Turns out that all that chicken practice worked out since I took second!!











And here is a shot of the same guys(and me) that always beat my azz, 
T-Wayne and Brian Lipps who took 1st and 2nd overall.






T-Wayne took first overall with a 1st in brisket and a 3rd in ribs and Brian got a 2nd in brisket an 3rd in chicken(1 behind me!!!!!!!!) and finished 2nd.(I may not have this right since I'm real tired right now, but bottom line---they beat my azz!!!)

What a fun day we had and I'm whipped. BUT, I did manage to squeeze some tips out of them on brisket that I WILL be trying.


----------



## Unity (May 8, 2008)

Excellent! 

--John


----------



## Captain Morgan (May 8, 2008)

any trophy is a damn successful comp....people are getting
really good...the competition is stepping it up a notch.


----------



## Cliff H. (May 9, 2008)

Captain Morgan said:
			
		

> *any trophy is a damn successful comp*....people are getting
> really good...the competition is stepping it up a notch.

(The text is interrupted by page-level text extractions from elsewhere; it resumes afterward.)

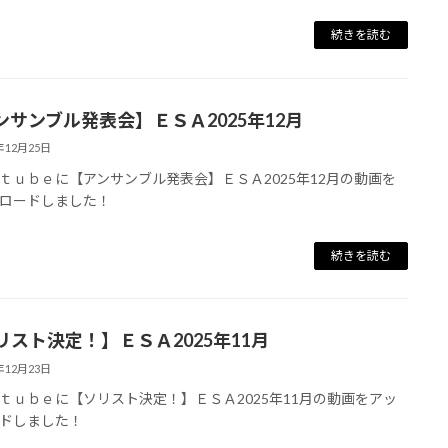
続きを読む
ンサンブル発表会】ＥＳＡ2025年12月
年12月25日
ｔｕｂｅに【アンサンブル発表会】ＥＳＡ2025年12月の動画を
ロードしました！
続きを読む
リスト決定！】ＥＳＡ2025年11月
年12月23日
ｔｕｂｅに【ソリスト決定！】ＥＳＡ2025年11月の動画をアッ
ドしました！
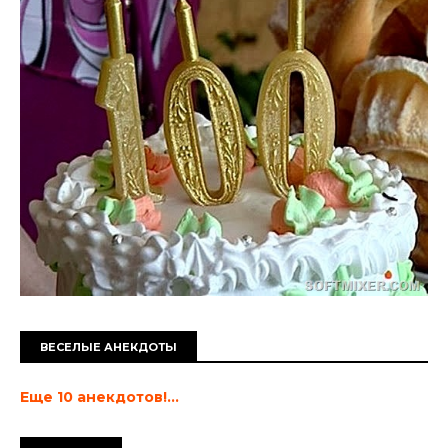
ВЕСЕЛЫЕ АНЕКДОТЫ
Еще 10 анекдотов!...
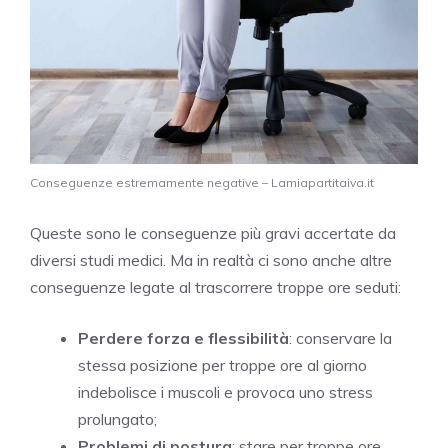
Conseguenze estremamente negative – Lamiapartitaiva.it
Queste sono le conseguenze più gravi accertate da
diversi studi medici. Ma in realtà ci sono anche altre
conseguenze legate al trascorrere troppe ore seduti:
Perdere forza e flessibilità
: conservare la
stessa posizione per troppe ore al giorno
indebolisce i muscoli e provoca uno stress
prolungato;
Problemi di postura
: stare per troppe ore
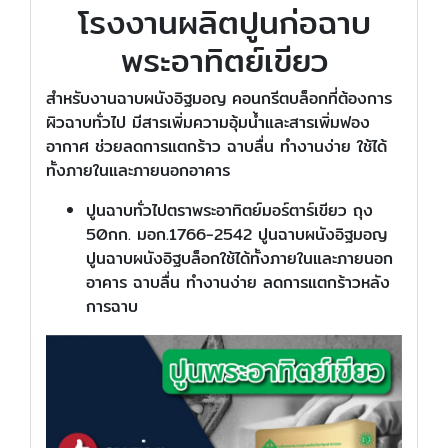
โรงงานผลิตปูนก่อฉาบ
พระอาทิตย์เขียว
สำหรับงานฉาบผนังอิฐมอญ คอนกรีตบล็อกที่ต้องการ
ผิวฉาบทั่วไป มีสารเพิ่มความอุ้มน้ำและสารเพิ่มฟอง
อากาศ ช่วยลดการแตกร้าว ฉาบลื่น ทำงานง่าย ใช้ได้
ทั้งภายในและภายนอกอาคาร
ปูนฉาบทั่วไปตราพระอาทิตย์มอร์ตาร์เขียว ถุง
50กก. มอก.1766-2542 ปูนฉาบผนังอิฐมอญ
ปูนฉาบผนังอิฐบล็อกใช้ได้ทั้งภายในและภายนอก
อาคาร ฉาบลื่น ทำงานง่าย ลดการแตกร้าวหลัง
การฉาบ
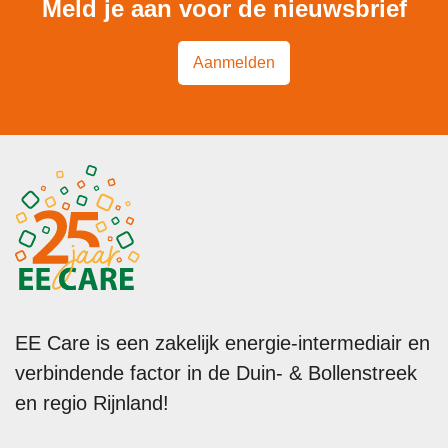
Meld je aan voor de nieuwsbrief
Aanmelden
EE Care is een zakelijk energie-intermediair en
verbindende factor in de Duin- & Bollenstreek
en regio Rijnland!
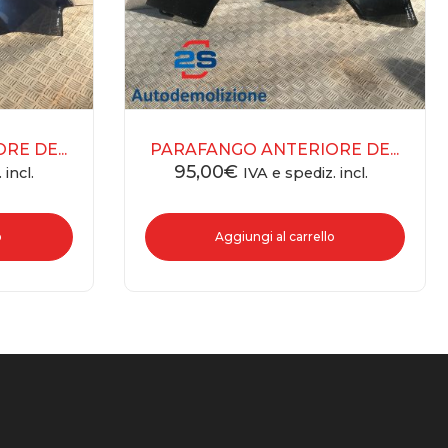
E DE...
PARAFANGO ANTERIORE DE...
95,00
€
 incl.
IVA e spediz. incl.
o
Aggiungi al carrello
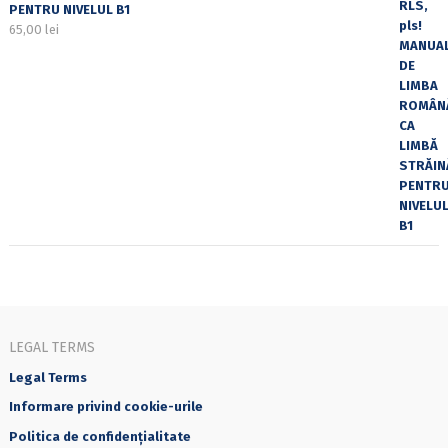
PENTRU NIVELUL B1
65,00
lei
LEGAL TERMS
Legal Terms
Informare privind cookie-urile
Politica de confidențialitate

Any brisket tip posted on the forum is cosidered successful also.


----------



## Pigs On The Wing BBQ (May 9, 2008)

Good stuff Ron! Thanks for the pics.    Bet it was a good time.


----------



## Greg Rempe (May 9, 2008)

Congrats Ron...I see listening to the BBQ Central Internet Radio show is finally paying dividends!!  LOL!!!  Again, nice job on the call!! 8)


----------



## Bruce B (May 9, 2008)

Way to go Ron, you done us proud!!


----------



## Rag1 (May 9, 2008)

Great job. Taught someone, learned from others, had fun and won something. Plus unlimited beer.....priceless.  
Thanks for the pics


----------



## Puff1 (May 9, 2008)

Congrats Ron!


----------



## bigwheel (May 9, 2008)

WTG Ron..good job!

bigwheel


----------